TASK DATA ::
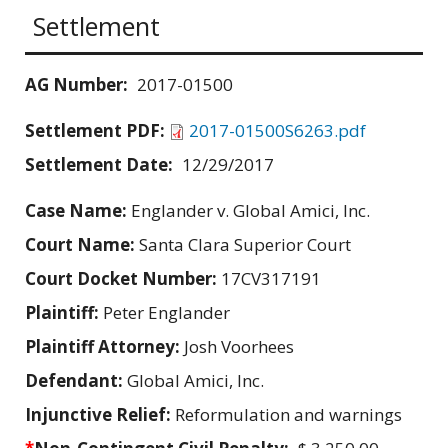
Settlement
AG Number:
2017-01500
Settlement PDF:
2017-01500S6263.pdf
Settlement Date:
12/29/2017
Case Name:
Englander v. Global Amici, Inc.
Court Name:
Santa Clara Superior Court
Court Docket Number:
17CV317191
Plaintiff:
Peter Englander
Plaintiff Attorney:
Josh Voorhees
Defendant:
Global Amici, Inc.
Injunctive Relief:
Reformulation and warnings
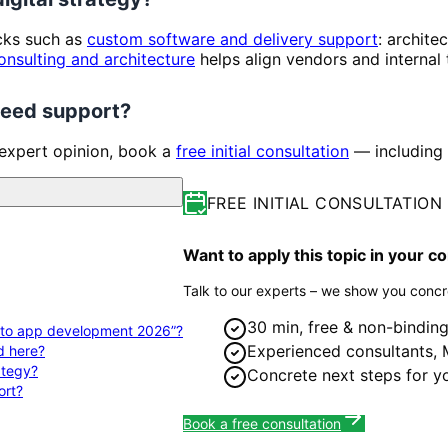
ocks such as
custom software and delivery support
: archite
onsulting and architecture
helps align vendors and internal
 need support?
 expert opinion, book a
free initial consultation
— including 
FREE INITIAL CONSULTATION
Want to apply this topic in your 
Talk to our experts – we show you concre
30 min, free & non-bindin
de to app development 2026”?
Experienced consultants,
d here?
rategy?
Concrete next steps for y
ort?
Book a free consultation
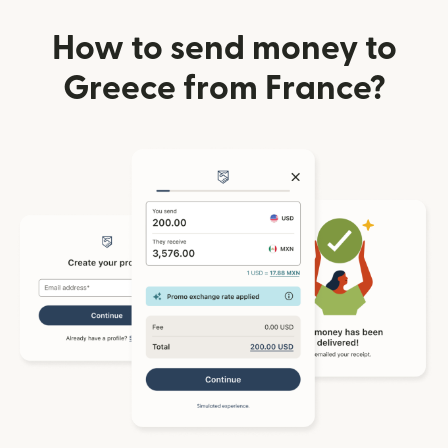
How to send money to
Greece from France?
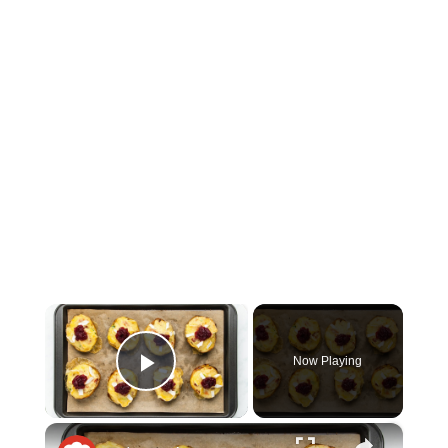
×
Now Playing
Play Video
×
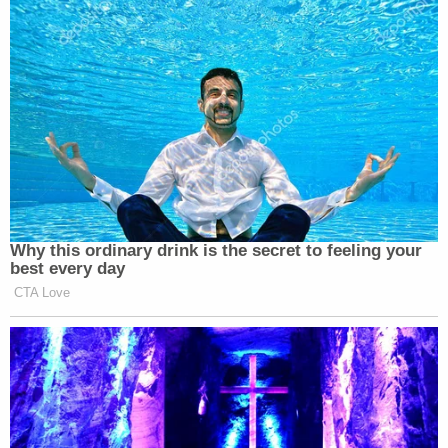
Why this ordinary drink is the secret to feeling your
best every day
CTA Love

DESCRIPTION OF THE TASK ::
Although the records contain pictures, transcribe only their text, exactly as written.

WRITTEN REPLY ::
Settlement
AG Number:
2017-01500
Settlement PDF:
2017-01500S6263.pdf
Settlement Date:
12/29/2017
Case Name:
Englander v. Global Amici, Inc.
Court Name:
Santa Clara Superior Court
Court Docket Number:
17CV317191
Plaintiff:
Peter Englander
Plaintiff Attorney:
Josh Voorhees
Defendant:
Global Amici, Inc.
Injunctive Relief:
Reformulation and warnings
ocks such as
custom software and delivery support
: archite
onsulting and architecture
helps align vendors and internal
 need support?
 expert opinion, book a
free initial consultation
— including 
FREE INITIAL CONSULTATION
Want to apply this topic in your 
Talk to our experts – we show you concre
30 min, free & non-bindin
de to app development 2026”?
Experienced consultants,
d here?
rategy?
Concrete next steps for y
ort?
Book a free consultation
How to send money to
Greece from France?
×
Now Playing
Play Video
×
Why this ordinary drink is the secret to feeling your
best every day
CTA Love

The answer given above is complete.